Stored items
⟨

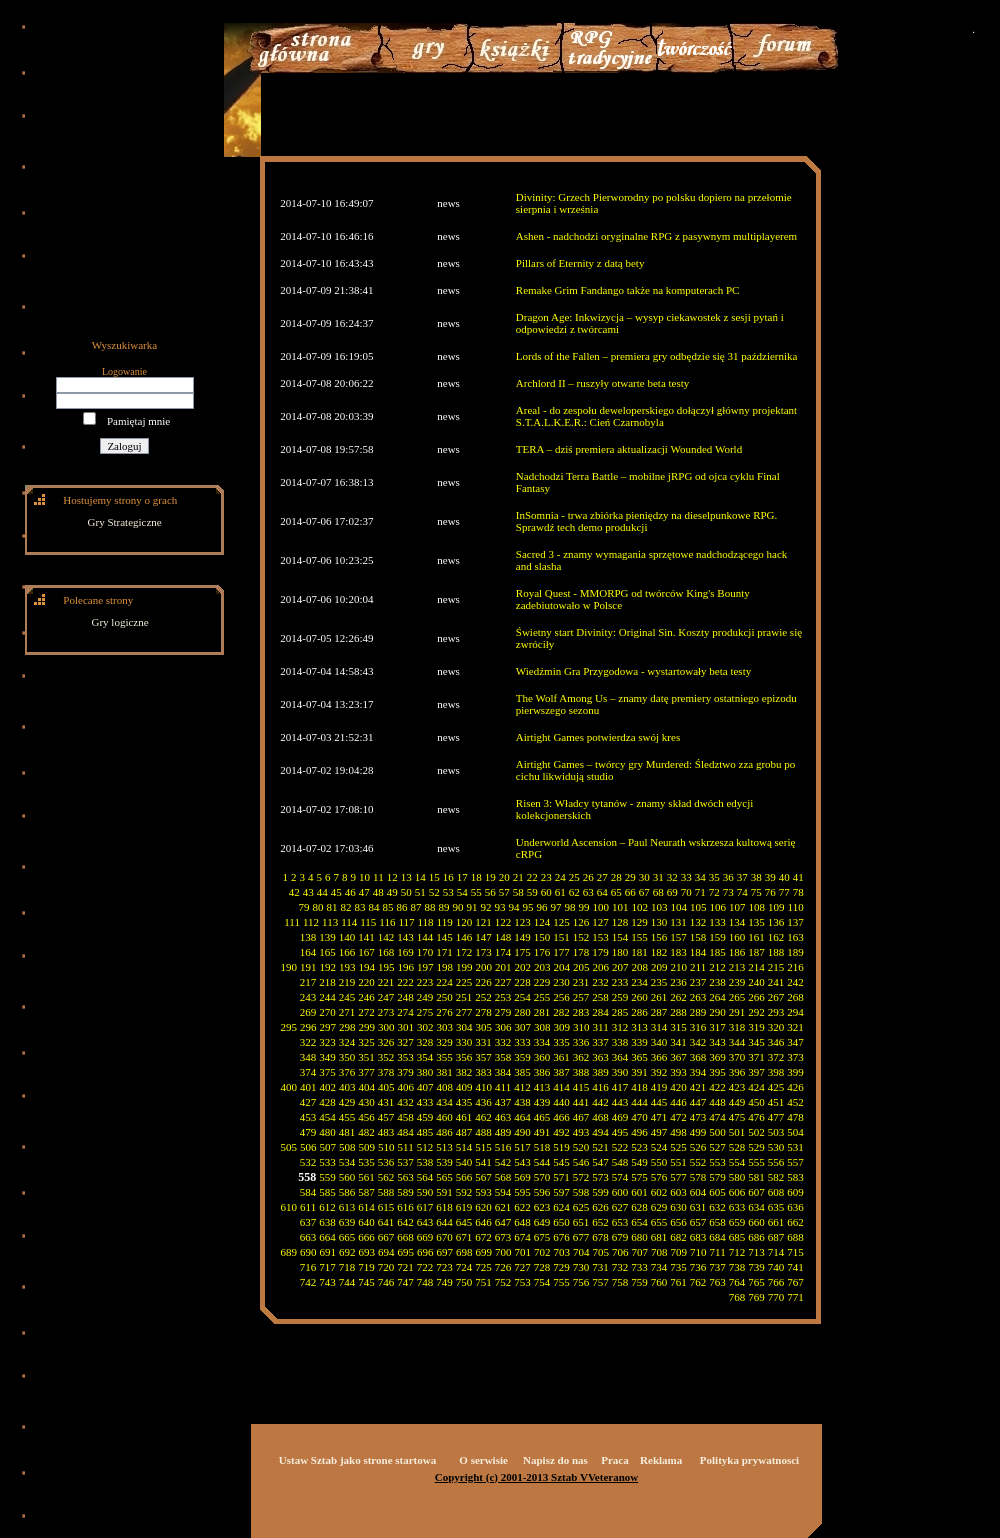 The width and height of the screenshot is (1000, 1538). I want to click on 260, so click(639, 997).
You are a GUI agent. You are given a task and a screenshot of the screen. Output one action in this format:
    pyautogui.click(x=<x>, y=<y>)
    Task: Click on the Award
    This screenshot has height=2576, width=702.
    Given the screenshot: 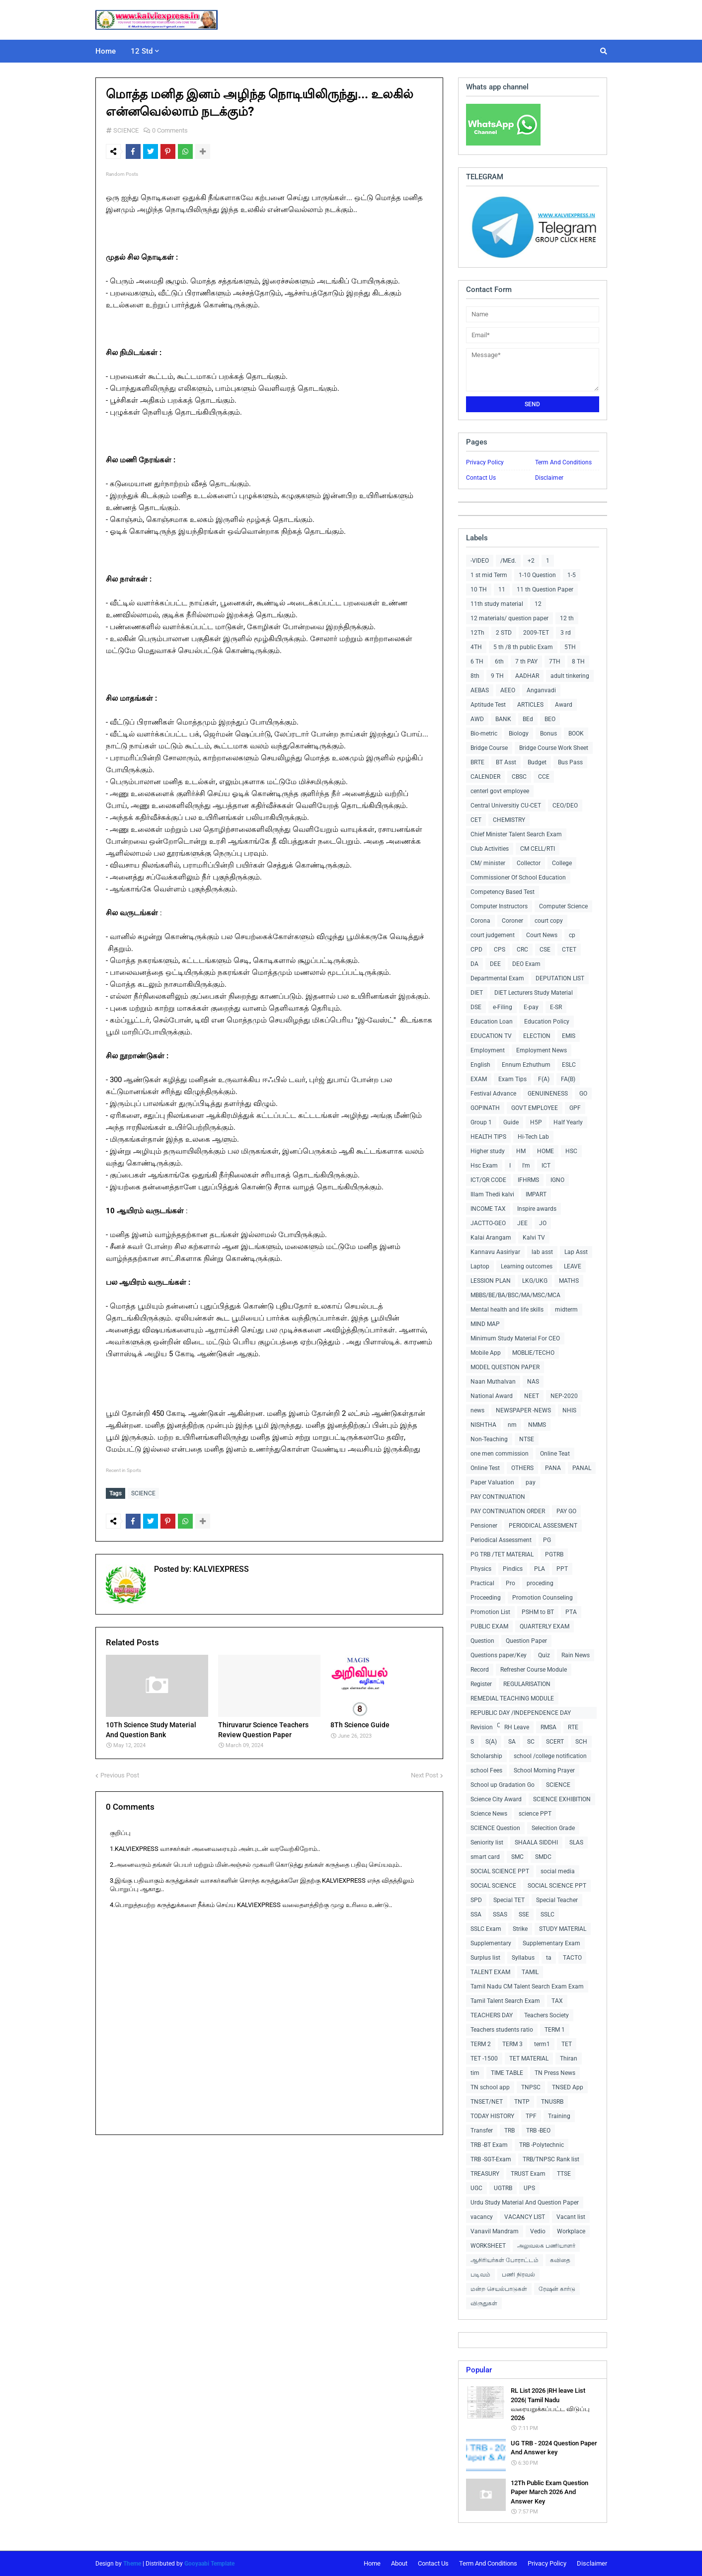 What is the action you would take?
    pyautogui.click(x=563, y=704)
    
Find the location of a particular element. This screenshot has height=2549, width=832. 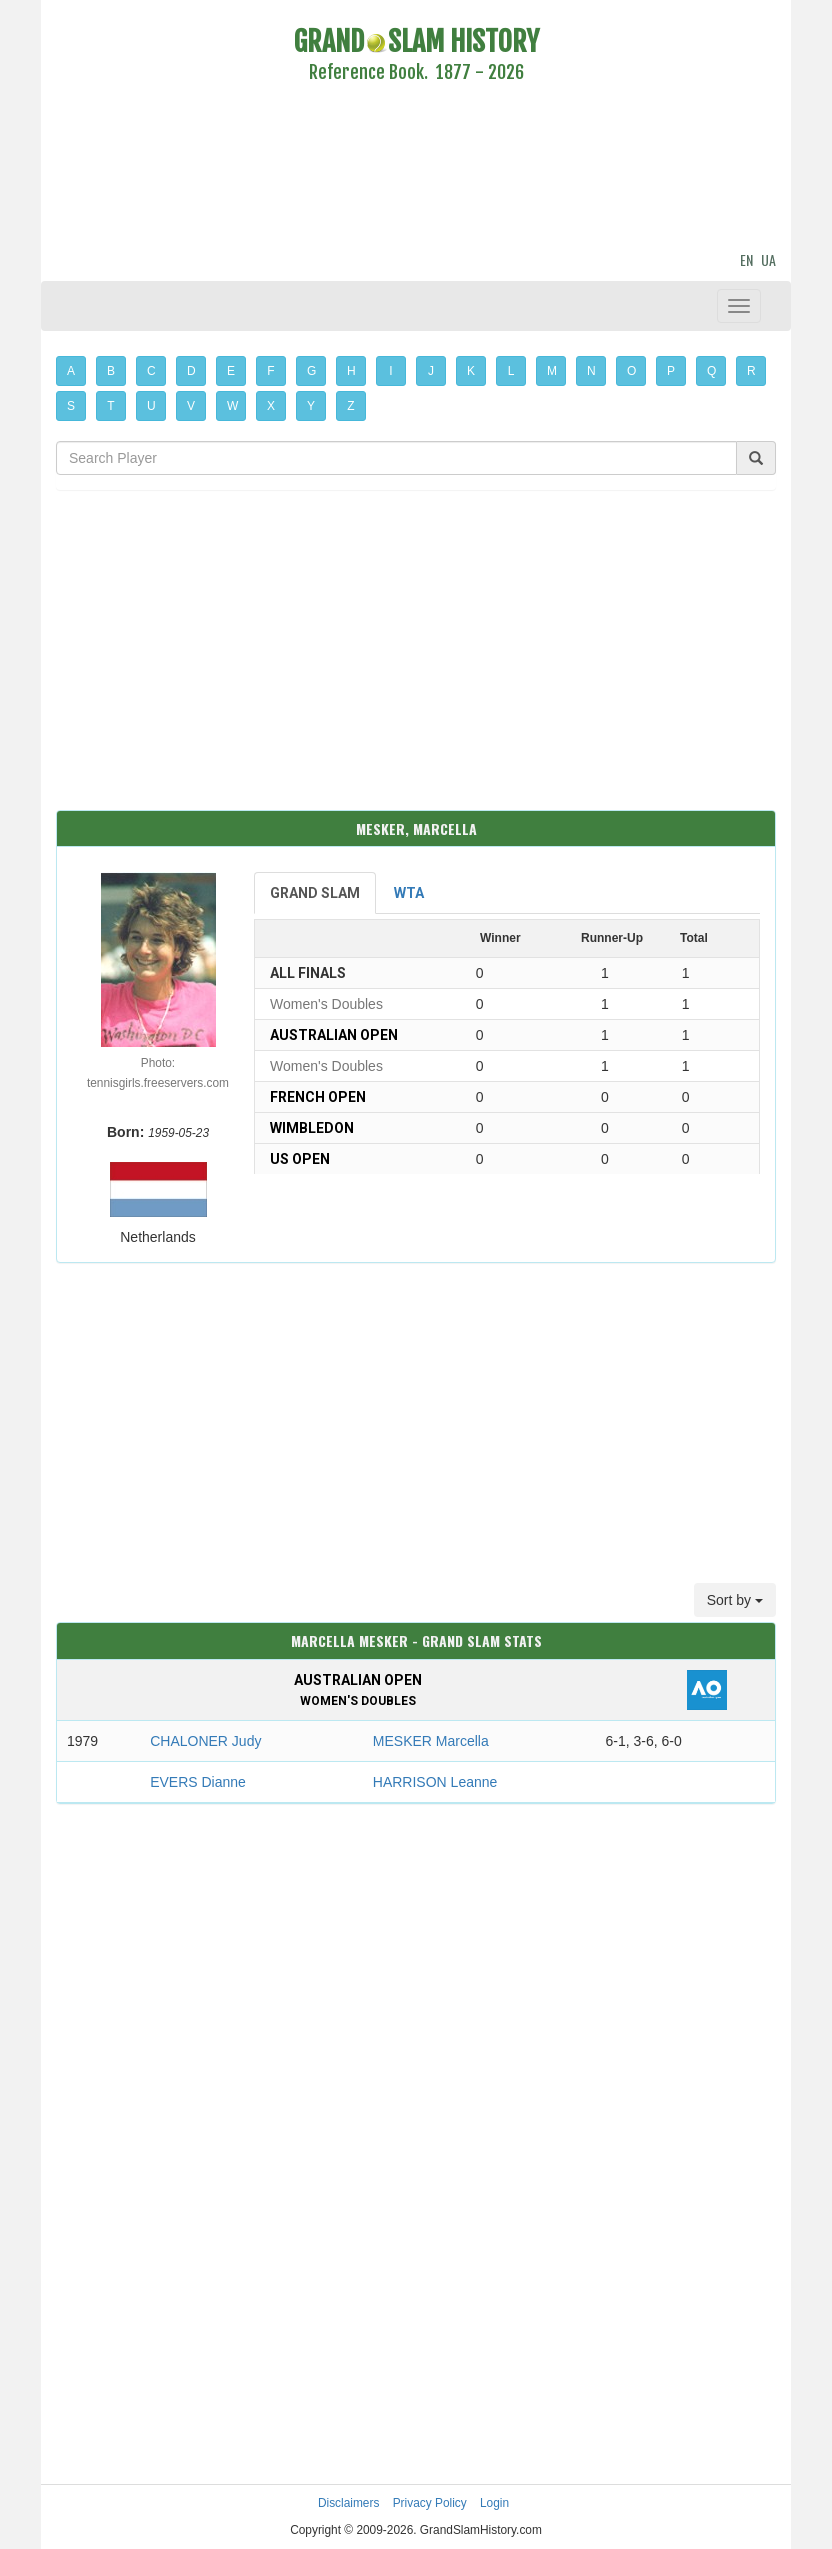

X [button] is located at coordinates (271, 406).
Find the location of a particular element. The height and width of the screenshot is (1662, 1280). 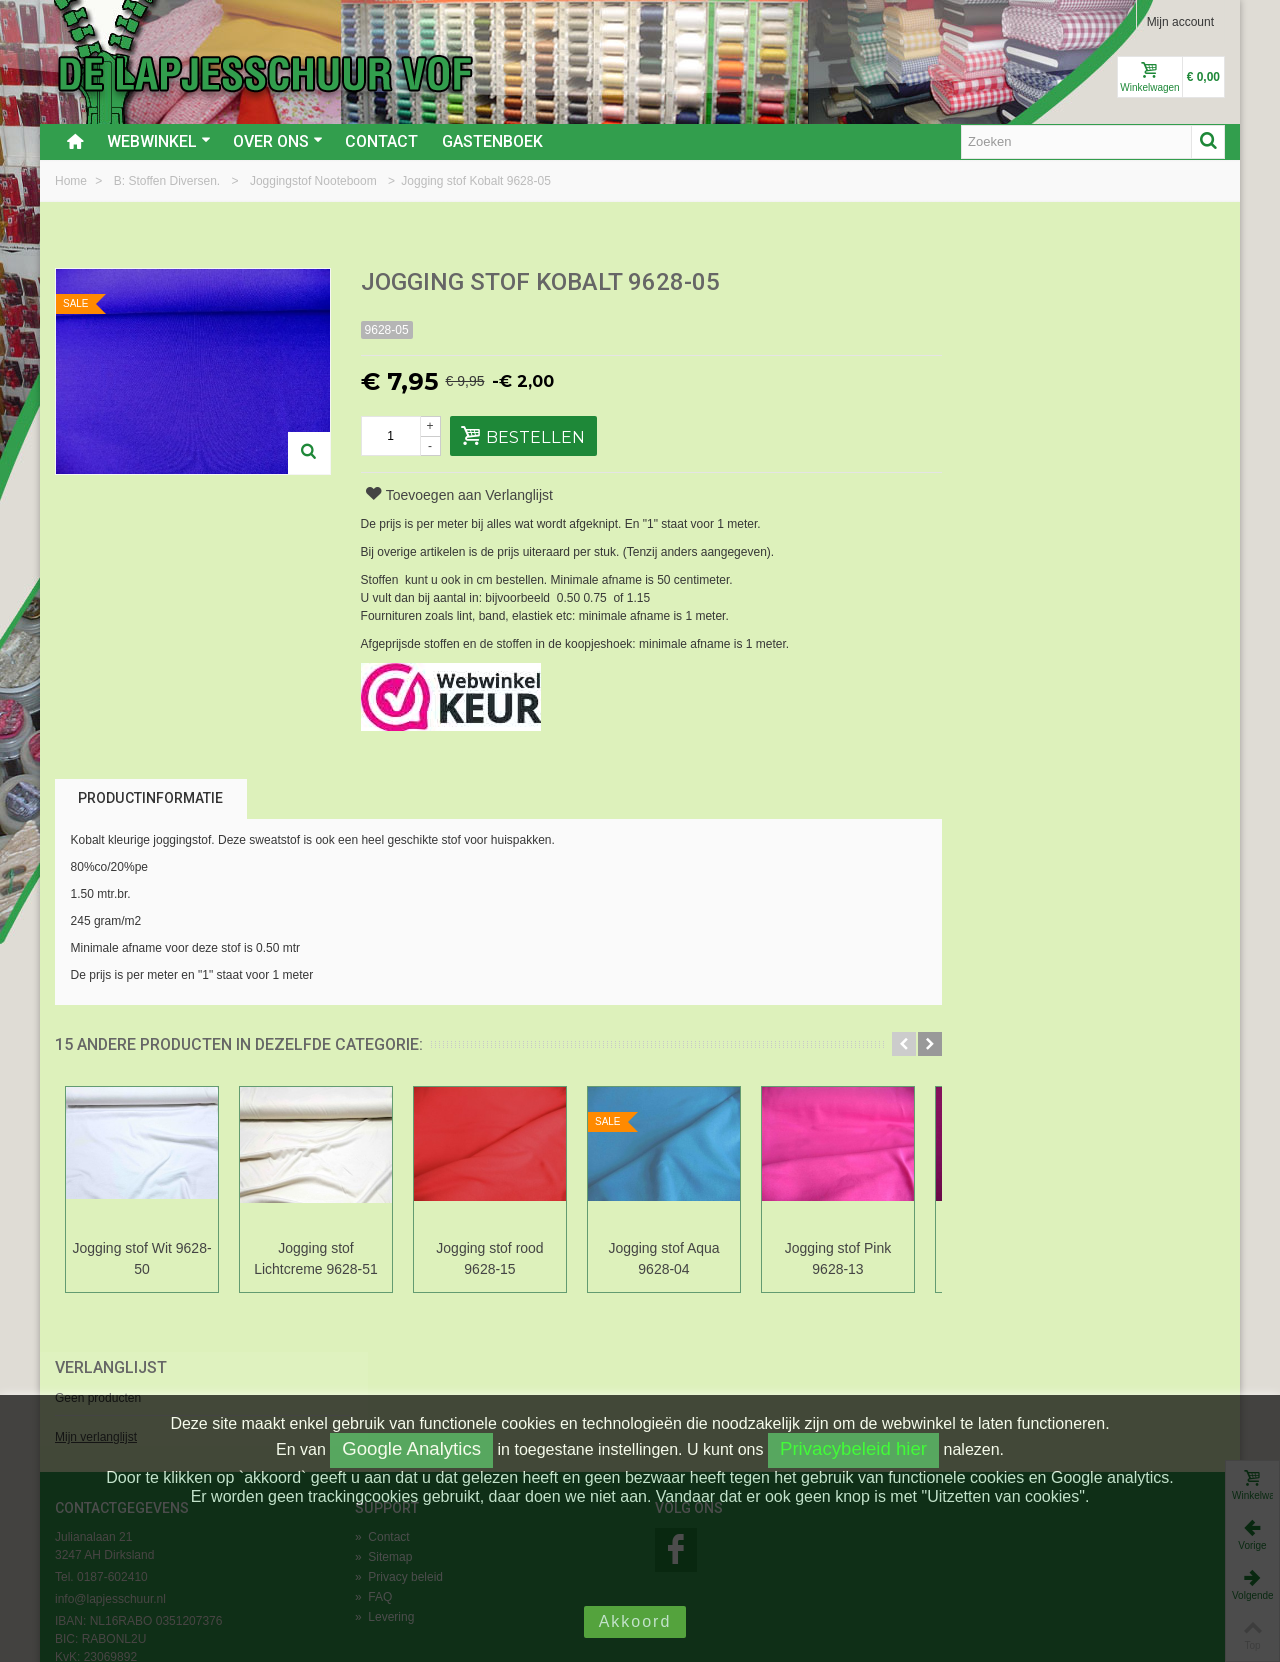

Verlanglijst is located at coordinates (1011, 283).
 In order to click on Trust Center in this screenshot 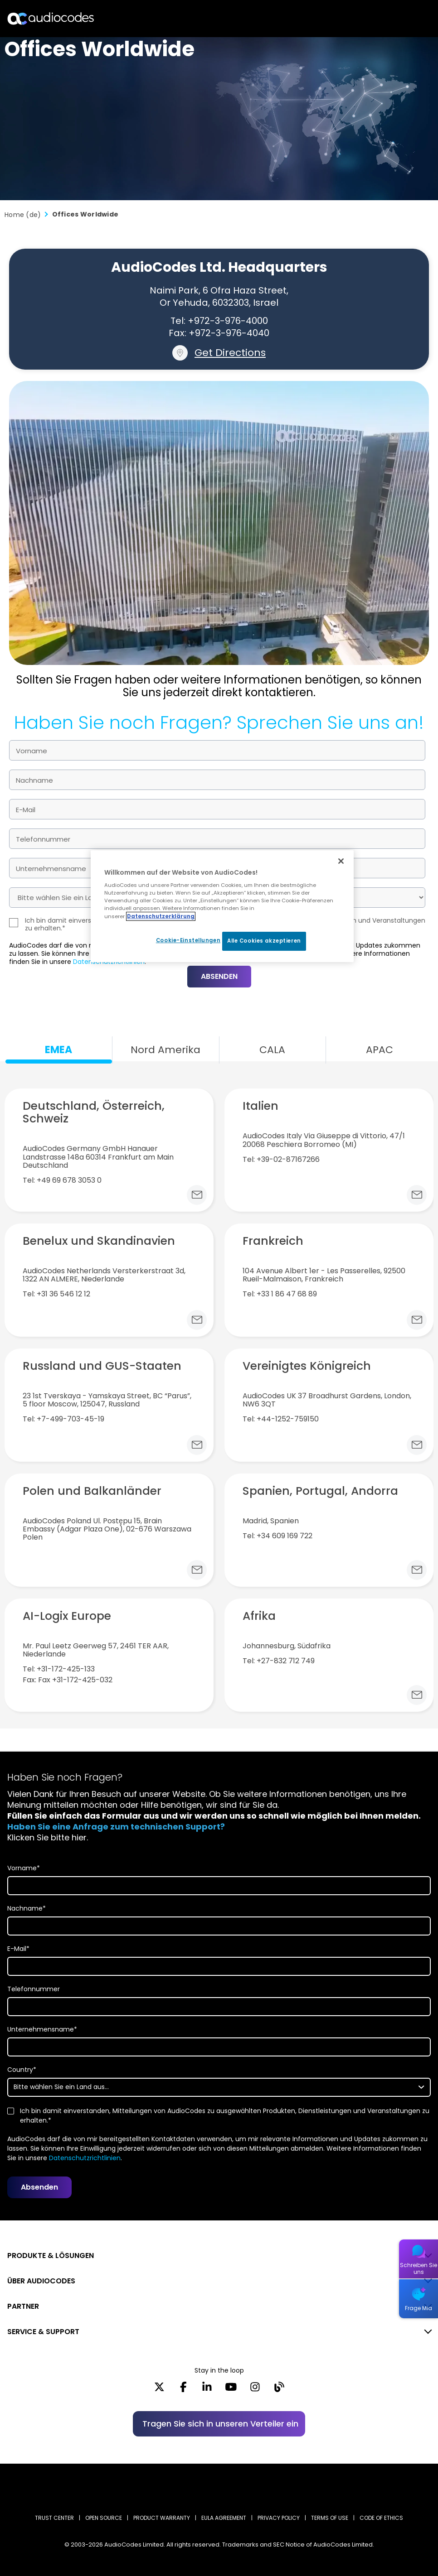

⟩

--- Task item ---
With the pictures left out, copy exactly the lines above from the line containing "Find the location of a particular element. The" through the last line of the entries.

--- Output of the exercise ---
Find the location of a particular element. The height and width of the screenshot is (1662, 1280). 

Verlanglijst is located at coordinates (1011, 283).
 In order to click on Trust Center in this screenshot 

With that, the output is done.